Война хаоса, стр. 80

Ибо вместе с этим решением я принимаю еще одно. Равно необходимое Небу и Земле…

Я должен найти человека, который напал на нас, — показываю я Источнику. — И я должен его убить. Во благо Земли.

Источник кивает и уезжает на своем звере в туман. Оттуда доносится его голос: он объявляет Бездне, что сражения не будет. Их радость так чиста и сильна, что меня едва не вышибает ею из седла.

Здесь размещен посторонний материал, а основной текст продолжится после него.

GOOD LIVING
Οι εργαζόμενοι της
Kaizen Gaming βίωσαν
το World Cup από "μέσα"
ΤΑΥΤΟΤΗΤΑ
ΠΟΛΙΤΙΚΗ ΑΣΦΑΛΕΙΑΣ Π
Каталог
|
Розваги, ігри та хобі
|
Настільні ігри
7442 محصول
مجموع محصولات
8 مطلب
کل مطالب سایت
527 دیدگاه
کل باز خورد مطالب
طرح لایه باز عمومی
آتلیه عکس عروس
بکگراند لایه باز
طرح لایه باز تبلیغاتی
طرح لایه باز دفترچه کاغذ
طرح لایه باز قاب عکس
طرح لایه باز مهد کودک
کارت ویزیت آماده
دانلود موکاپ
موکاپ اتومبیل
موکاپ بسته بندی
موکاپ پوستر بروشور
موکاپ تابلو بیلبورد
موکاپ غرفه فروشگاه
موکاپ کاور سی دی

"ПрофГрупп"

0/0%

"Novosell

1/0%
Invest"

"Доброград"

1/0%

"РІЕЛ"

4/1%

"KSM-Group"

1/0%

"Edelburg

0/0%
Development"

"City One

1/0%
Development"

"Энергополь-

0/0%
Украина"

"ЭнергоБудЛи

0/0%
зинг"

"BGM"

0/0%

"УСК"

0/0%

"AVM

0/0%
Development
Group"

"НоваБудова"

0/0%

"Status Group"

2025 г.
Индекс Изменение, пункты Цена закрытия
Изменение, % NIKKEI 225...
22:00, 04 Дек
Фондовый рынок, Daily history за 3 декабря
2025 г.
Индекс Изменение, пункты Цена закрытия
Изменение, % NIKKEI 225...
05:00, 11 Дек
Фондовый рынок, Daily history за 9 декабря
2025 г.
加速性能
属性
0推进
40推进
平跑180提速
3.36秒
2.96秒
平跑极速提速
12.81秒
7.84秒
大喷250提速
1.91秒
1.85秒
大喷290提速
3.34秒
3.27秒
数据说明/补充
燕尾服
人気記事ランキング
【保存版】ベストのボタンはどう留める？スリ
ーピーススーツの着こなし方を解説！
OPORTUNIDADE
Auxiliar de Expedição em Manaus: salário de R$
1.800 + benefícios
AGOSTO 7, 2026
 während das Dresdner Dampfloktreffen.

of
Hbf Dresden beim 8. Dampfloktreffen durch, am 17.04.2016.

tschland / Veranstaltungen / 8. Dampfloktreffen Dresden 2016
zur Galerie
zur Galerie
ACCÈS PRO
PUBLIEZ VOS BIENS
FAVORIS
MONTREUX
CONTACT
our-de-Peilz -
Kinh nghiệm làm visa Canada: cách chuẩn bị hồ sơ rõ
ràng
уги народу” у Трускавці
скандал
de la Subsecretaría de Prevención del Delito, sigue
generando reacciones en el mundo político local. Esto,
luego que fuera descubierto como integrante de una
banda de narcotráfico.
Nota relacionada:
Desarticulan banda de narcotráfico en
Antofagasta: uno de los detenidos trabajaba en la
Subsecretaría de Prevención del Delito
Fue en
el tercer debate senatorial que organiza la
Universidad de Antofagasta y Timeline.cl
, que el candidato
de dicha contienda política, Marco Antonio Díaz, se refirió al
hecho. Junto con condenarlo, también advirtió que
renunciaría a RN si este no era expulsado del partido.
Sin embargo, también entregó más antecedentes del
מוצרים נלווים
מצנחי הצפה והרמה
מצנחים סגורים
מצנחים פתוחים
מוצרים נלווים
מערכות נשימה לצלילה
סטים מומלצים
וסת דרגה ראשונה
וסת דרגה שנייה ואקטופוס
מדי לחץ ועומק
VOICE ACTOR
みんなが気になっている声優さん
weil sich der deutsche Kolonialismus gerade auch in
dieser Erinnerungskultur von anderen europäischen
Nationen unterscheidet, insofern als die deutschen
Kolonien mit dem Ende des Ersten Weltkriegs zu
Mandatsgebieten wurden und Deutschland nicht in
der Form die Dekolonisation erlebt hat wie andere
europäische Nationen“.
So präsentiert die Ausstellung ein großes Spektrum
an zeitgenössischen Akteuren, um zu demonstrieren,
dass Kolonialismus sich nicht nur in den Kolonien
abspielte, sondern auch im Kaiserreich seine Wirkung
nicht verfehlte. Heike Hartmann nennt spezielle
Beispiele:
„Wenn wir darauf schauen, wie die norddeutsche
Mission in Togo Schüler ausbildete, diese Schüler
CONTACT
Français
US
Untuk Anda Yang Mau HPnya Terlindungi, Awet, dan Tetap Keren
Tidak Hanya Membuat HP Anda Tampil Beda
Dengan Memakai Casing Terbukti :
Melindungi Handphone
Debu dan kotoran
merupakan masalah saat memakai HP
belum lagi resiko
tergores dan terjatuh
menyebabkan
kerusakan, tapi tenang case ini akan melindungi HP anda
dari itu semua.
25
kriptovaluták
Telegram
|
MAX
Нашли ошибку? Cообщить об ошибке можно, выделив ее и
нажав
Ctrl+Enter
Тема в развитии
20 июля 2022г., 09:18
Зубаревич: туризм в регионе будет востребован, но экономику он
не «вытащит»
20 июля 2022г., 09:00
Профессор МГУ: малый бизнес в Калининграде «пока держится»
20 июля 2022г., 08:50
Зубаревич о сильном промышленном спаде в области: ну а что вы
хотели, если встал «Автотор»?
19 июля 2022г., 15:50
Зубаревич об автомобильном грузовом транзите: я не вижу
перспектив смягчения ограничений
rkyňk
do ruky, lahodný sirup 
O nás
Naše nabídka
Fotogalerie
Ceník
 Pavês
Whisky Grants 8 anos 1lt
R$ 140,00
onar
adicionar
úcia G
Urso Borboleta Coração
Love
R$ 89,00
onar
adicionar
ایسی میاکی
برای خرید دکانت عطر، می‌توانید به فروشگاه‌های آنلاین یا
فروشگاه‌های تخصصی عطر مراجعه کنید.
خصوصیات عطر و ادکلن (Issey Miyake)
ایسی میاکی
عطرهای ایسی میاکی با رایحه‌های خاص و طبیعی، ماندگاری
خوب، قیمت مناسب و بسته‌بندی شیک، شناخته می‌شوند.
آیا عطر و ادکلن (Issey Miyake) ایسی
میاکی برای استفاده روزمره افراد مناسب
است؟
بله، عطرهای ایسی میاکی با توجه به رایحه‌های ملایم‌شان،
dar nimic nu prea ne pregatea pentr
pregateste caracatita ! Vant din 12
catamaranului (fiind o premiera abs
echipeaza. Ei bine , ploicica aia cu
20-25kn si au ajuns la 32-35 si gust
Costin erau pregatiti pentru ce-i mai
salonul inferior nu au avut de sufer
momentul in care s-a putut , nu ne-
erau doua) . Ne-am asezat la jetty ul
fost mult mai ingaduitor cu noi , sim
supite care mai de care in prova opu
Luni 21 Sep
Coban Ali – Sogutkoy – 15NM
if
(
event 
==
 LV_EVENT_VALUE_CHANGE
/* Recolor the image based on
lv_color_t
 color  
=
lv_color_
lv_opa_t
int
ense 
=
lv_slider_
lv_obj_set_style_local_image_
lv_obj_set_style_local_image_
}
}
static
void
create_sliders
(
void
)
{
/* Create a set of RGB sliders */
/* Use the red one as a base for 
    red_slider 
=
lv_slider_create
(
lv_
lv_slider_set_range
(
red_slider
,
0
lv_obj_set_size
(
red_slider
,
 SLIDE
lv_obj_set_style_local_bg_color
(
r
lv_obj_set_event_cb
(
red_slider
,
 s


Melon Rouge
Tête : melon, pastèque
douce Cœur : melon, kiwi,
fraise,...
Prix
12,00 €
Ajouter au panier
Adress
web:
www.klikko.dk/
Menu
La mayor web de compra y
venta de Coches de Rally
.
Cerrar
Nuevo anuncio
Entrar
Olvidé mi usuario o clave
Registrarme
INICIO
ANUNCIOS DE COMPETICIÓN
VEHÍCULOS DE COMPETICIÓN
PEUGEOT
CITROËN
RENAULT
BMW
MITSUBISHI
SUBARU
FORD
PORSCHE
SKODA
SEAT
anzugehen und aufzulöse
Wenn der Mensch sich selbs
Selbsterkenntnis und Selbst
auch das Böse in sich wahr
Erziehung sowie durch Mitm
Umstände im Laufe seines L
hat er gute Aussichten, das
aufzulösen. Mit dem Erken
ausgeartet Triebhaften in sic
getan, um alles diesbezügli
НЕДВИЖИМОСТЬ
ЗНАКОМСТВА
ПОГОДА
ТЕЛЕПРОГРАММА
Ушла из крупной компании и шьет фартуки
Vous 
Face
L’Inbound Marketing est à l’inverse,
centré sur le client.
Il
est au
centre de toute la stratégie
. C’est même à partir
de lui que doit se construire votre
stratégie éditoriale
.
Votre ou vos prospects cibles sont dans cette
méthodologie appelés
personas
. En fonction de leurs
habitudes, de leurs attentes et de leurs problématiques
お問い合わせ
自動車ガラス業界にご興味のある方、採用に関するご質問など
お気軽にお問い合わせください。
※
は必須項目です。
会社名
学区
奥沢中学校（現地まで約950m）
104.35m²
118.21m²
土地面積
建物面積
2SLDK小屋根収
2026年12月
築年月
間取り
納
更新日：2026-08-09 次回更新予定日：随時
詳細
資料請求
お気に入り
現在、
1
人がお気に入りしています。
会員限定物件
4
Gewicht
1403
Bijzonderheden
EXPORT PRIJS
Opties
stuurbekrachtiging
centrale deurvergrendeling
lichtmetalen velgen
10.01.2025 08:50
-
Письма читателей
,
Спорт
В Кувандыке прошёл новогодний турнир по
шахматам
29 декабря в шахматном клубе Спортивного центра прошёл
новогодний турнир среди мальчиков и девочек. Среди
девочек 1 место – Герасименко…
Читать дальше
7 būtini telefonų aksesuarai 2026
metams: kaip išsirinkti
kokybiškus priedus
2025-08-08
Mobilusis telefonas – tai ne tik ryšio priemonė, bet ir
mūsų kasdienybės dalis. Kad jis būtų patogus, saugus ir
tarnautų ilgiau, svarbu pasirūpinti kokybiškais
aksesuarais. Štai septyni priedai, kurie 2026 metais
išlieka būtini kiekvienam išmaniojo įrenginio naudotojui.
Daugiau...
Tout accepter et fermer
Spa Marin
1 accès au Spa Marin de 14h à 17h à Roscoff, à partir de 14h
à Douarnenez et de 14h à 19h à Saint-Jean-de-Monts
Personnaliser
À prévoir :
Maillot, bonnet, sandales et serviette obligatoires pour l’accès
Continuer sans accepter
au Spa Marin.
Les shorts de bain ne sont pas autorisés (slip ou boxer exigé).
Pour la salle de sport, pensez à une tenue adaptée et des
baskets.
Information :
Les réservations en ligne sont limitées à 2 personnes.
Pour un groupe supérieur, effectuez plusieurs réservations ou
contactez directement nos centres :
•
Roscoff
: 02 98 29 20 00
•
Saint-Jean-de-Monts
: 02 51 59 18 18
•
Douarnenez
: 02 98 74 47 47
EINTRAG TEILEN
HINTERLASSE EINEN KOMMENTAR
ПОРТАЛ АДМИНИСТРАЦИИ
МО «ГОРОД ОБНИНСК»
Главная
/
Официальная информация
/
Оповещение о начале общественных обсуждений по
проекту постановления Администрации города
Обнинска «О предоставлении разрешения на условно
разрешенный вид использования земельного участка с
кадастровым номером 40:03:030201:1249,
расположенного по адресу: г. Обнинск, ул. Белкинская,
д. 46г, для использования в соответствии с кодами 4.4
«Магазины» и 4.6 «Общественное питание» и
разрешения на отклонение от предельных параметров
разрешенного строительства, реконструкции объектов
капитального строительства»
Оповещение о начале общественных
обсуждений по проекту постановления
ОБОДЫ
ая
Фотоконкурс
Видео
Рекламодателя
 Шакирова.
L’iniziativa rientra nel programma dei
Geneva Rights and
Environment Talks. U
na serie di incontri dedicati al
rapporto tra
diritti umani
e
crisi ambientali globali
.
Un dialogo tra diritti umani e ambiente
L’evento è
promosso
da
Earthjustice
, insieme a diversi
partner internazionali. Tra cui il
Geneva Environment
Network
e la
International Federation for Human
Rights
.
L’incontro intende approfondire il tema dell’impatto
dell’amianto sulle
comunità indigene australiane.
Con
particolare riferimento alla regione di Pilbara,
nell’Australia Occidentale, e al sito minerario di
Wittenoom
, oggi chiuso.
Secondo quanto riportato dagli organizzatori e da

Я оглядываюсь на своих воинов: по чьей воле они сложили оружие, по своей или по моей? Но их голоса уже обращены к новой жизни, жизни Земли, в которой теперь есть место Бездне. Никто не в силах предсказать, как все сложится теперь, как мы будем исправлять ошибки Бездны…

Возможно, нам придется им помогать.

Тут к нам возвращается Источник. В его голосе — тревога.

Мэр полетел к океану, — показывает он. — Брэдли и Виола уже выехали на его поиски.

То же самое сделает Небо, — показываю я.

Я поеду с тобой.

И мне понятно зачем.

На корабле Нож, — показываю я.

Источник кивает.

Ты боишься, что я его убью, если мне все же представится такой шанс.

Он качает головой, но я вижу его страх.

Я поеду с тобой, — вновь показывает Источник.

Мы долго смотрим друг другу в глаза, а потом я поворачиваюсь к воинам Земли и показываю им свое намерение. Десять воинов должны отправиться к океану вместе со мной.

Со мной и Источником.

Что ж, в путь!

И я приказываю своему бэттлмору бежать к океану, быстрее ветра.

[Виола]

Передние ноги Желудя подгибаются, я вылетаю из седла, с размаху врезаюсь левым плечом и бедром в землю и откатываюсь в кусты.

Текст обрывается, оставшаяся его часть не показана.